Pro-Life Group Blasts Judge For Recognizing Hippos As ‘Persons’ While Unborn Babies Remain Without Rights

A renowned pro-life group blasted United States District Court Cincinnati Judge Karen Litkovitz for recognizing hippos as “persons” while unborn babies inside their mothers’ wombs still do not have rights.

The Christian Headlines reported that pro-life group Live Action criticized the decision made by Litkovitz in October 15 recognizing hippopotamuses owned by the late cocaine magnate Pablo Escobar of Columbia as “juridical persons” or “interested persons” needed in a lawsuit filed by San Francisco-based The Animal Legal Defense Fund.

The declaration would give the hippos legal rights in the United States. As such, the pro-life organization pointed out that unlike the hippos, the unborn are not given legal rights in the U.S. where abortion is “most extreme.”

“By recognizing the juridic personhood of foreign animals, Judge Litkovitz has granted what has long been denied to preborn babies in the womb in the United States. For nearly five decades in the U.S., the Supreme Court Roe v. Wade decision has been used by federal courts to deny legal personhood to preborn babies in the name of a so-called constitutional right to abortion–a right that does not and should not exist, let alone trump the right of preborn human babies to live,” Live Action said in their website.

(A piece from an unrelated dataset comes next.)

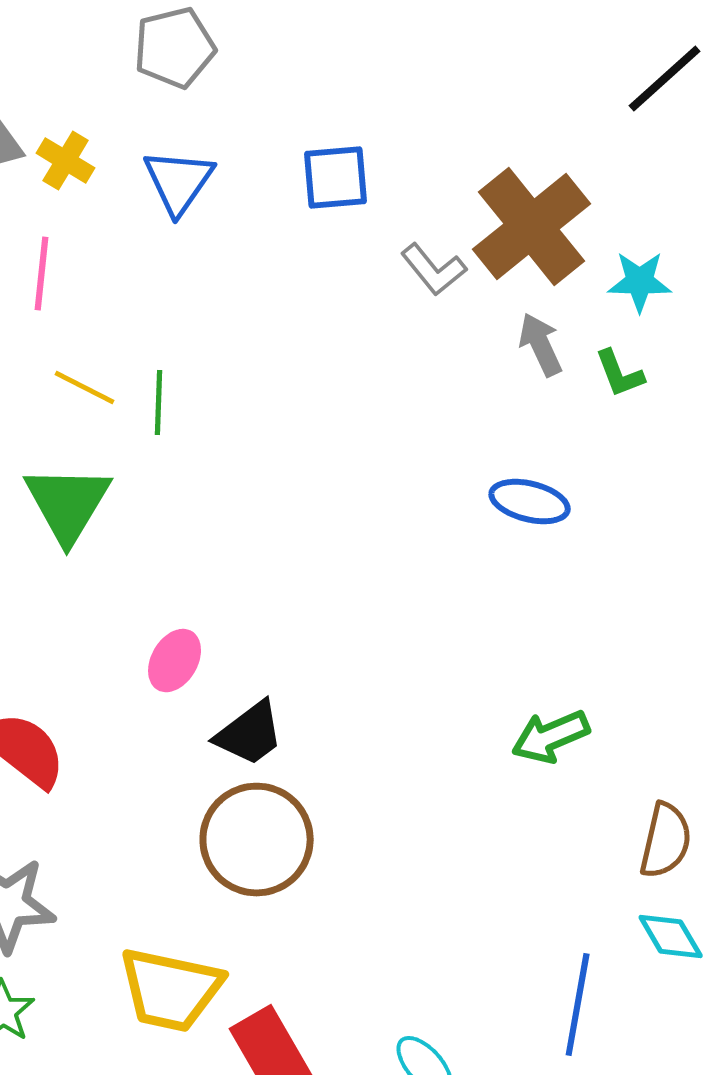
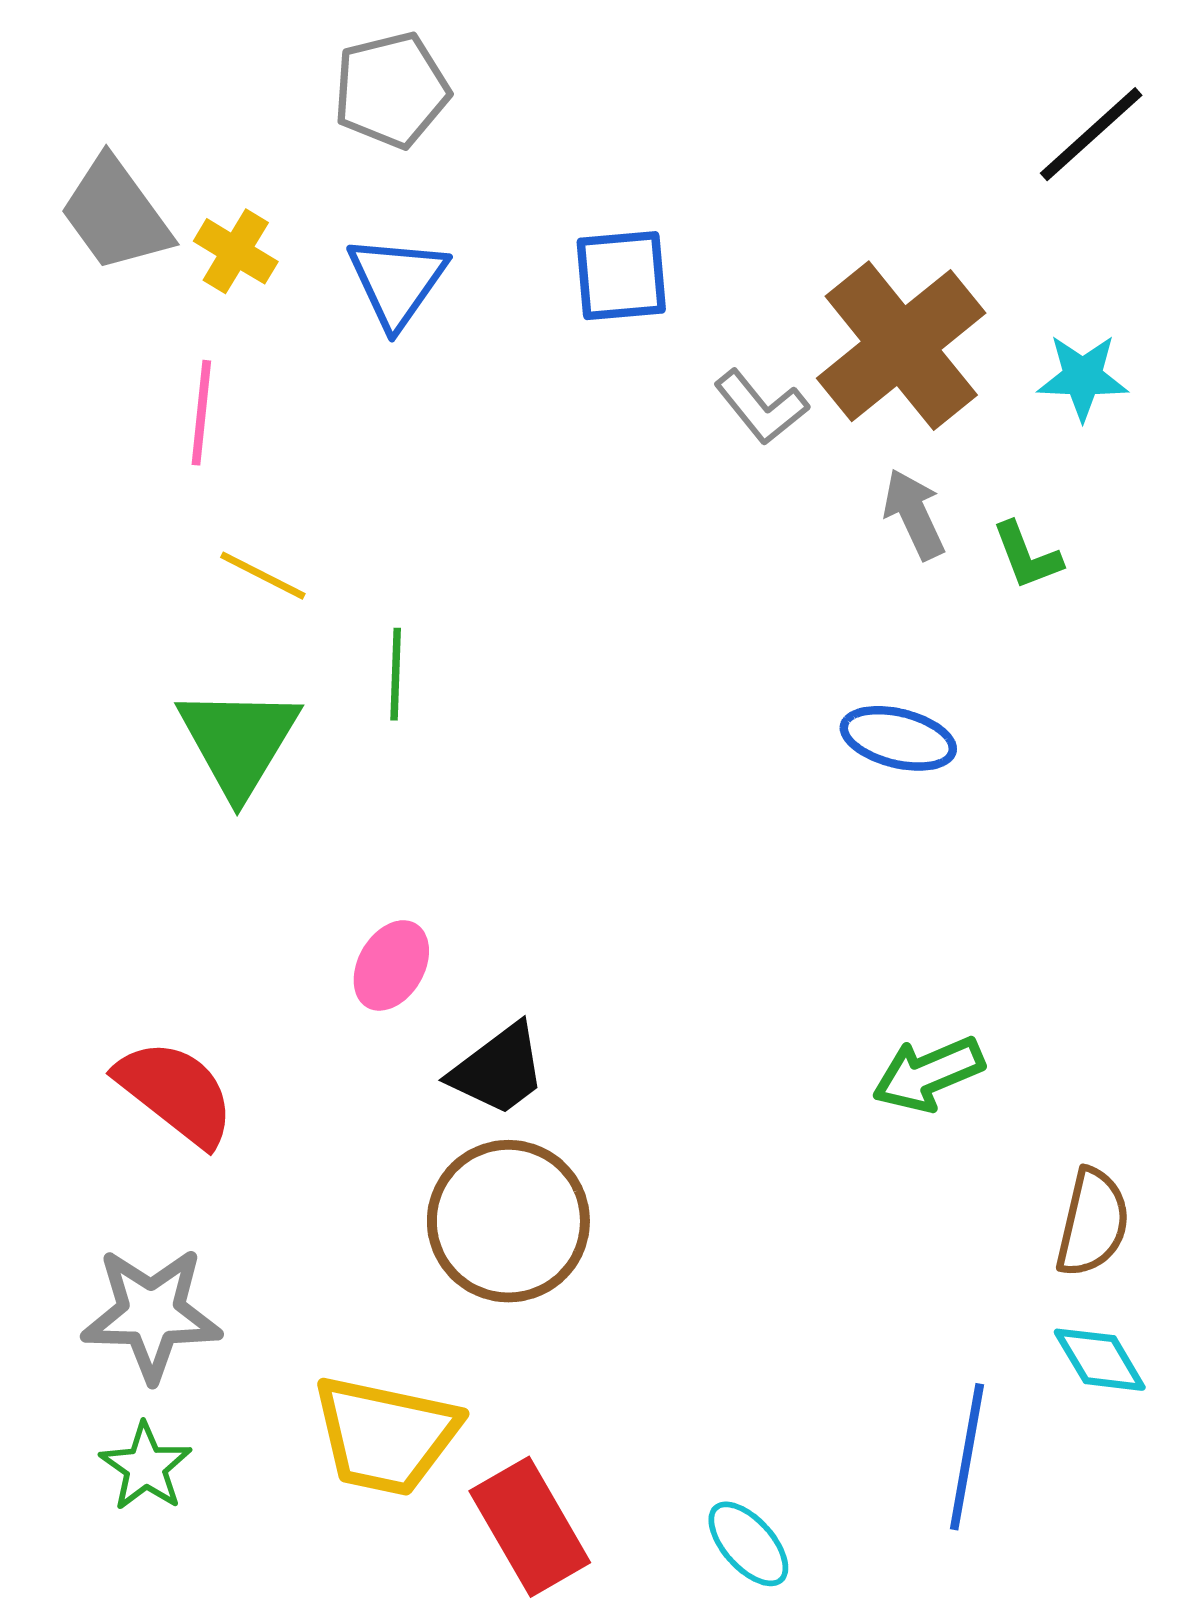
cyan star: (640, 282) -> (1083, 377), moved
green line: (159, 403) -> (396, 674), moved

“Sadly, preborn humans are not granted the same legal status as Pablo Escobar’s cocaine hippos in U.S. federal court. As Live Action News has pointed out, the U.S. has among of the most extreme pro-abortion legal regimes in the world. It is only one of seven countries, along with North Korea and China, to allow elective abortion past 20 weeks’ gestation,” they added.

According to CBS News, the Columbian government was sued over its decision to exterminate or sterilize hippos since they were becoming a biodiversity threat due to their fast growth rate. The animals are said to be so many they are seen freely roaming in villages, which scientists say pose a danger to humans. The Columbian government has initiated sterilization but there is a debate on which is safest.

The Animal Legal Defense Fund requested the U.S. District Court to make the declaration so that two Ohio-based wildlife sterilization experts could be deposed in the case there.

Lawyers for the Animal Legal Defense Fund raised in the lawsuit filed in the U.S. federal court raised that the hippos should be considered as “interested persons” since the organization is advocating for the animals. The lawyers cited a federal statute involving a foreign lawsuit that recognizes “interested persons” the permission to “take depositions in support of their case.”

Litkovitz’ decision is a first for the United States, unlike in Argentina, India, and Pakistan. Animal Legal Defense Fund Lead Attorney Christopher Berry called it a “profound ruling” and appreciated Litkovitz for doing so in an interview with CBS News.

“This really is part of a bigger movement of advocating that animals’ interest be represented in court. We’re not asking to make up a new law. We’re just asking that animals have the ability to enforce the rights that have already been given to them,” Berry said.